For 100k-element arrays, the record-shaped version is 1.5–3× faster on sequential scans because each cache line holds more records. With Project Valhalla's value classes, records become truly flat — Point[] becomes a packed [x y x y x y ...], not an array of references.

Cohesion of data into records pays back in cache performance whenever you iterate over collections.


8. Service classes and the JIT — sweet spot for inlining

A common cohesion shape — small final service classes with one method each — is a JIT sweet spot:

public final class TaxRateLookup {
    private final Map<Country, BigDecimal> rates;
    public TaxRateLookup(Map<Country, BigDecimal> r) { rates = r; }
    public BigDecimal rateFor(Country c) { return rates.getOrDefault(c, BigDecimal.ZERO); }
}
  • final class → CHA proves no subclasses.
  • One method → inliner doesn't need to choose; everything inlines.
  • Map.getOrDefault is monomorphic in production (one Map impl) → inlined too.

The whole call site compiles as if it were inline static BigDecimal rateFor(Country c) { ... }. Zero abstraction tax.

Compared to a god class with 50 methods sharing 10 fields: CHA still proves monomorphism per call site, but the method table is huge, and the inliner has more decisions to make. Smaller, cohesive classes are easier to optimize.


For ahead-of-time compilation (GraalVM native image) or modular runtime (jlink), the coupling graph determines image size:

  • jlink walks requires declarations to pick which modules to include.
  • GraalVM does reachability analysis from main, including all transitively referenced classes.

Tight coupling (one God class imports 50 libraries) → bloated image. Loose coupling (well-isolated modules) → tiny image.
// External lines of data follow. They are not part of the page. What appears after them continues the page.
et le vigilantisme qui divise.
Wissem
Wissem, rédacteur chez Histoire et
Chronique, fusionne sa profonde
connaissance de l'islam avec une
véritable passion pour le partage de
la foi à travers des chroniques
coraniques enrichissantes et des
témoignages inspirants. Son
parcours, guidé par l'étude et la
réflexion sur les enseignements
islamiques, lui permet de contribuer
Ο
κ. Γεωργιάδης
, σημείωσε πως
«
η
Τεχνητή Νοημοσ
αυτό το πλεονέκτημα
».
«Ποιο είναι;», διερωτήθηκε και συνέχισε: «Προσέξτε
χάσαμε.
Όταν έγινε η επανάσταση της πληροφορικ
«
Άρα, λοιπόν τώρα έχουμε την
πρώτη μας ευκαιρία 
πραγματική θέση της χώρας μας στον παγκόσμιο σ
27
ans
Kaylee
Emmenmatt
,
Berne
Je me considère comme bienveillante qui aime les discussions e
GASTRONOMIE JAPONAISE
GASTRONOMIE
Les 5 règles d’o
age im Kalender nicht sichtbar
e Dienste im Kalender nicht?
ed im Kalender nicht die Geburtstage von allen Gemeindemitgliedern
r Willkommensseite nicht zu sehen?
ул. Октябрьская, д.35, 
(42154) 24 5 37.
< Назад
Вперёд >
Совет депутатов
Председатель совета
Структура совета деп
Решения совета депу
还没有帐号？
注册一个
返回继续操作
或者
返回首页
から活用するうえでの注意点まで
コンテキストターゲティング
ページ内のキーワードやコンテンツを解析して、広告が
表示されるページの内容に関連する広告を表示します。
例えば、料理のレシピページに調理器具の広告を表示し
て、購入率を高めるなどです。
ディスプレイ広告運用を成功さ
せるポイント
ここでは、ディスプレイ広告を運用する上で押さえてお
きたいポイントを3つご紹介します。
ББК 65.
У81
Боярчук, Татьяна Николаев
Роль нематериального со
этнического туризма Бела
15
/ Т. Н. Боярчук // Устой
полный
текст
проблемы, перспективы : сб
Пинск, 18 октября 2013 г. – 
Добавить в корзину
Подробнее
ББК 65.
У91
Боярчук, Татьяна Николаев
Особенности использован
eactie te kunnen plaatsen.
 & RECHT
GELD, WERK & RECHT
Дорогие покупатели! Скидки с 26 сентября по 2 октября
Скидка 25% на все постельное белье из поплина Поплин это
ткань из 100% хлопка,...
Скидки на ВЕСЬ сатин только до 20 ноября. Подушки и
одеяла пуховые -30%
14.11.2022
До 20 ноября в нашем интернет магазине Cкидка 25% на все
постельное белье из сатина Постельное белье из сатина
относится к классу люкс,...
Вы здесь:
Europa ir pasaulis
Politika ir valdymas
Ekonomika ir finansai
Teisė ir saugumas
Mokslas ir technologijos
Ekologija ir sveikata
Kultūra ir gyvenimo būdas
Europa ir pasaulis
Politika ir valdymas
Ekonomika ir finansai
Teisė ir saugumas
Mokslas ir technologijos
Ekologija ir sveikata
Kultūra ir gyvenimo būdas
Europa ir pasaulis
Module-info-aware app, hexagonal architecture:
  Domain module: 200 classes
  Web adapter: 100 classes (depends on domain)
  JPA adapter: 150 classes (depends on domain)
  → image: ~30 MB native

vs

Tightly coupled monolith:
  One package, everything imports everything:
  → image: ~80 MB native

For lambda functions, mobile binaries, and edge deployments where image size matters, low coupling pays back in megabytes.


10. Quick rules — performance and cohesion/coupling

  • Decoupling via interfaces is free at runtime for monomorphic call sites. JIT inlines through CHA.
  • Records compose to scalar replacement; favour records over plain classes for cohesive data.
  • Mark service classes final and their methods final — CHA loves it.
  • Wire one chain per JVM; hold it in final fields; don't reconfigure mid-flight.
  • Excessive class count (100k+) hurts startup; modest cohesion-driven class growth is invisible.
  • For hot loops, prefer flat record arrays over hierarchical entity collections (cache locality).
  • Constructor injection is the cheapest DI pattern; singletons add overhead and remove testability.
  • For native-image / jlink builds, low coupling reduces binary size measurably.
  • Profile before bending cohesion/coupling for performance; the cost is rarely where intuition predicts.
  • When a hot leaf needs a controlled coupling violation (direct concrete dependency), document why.

The general law: design cohesively and decoupled first, measure, then break the abstraction the profiler names. Modern JITs collapse most well-designed indirection at zero runtime cost. The 1% where it matters is a profile-driven, local decision, not a global stance.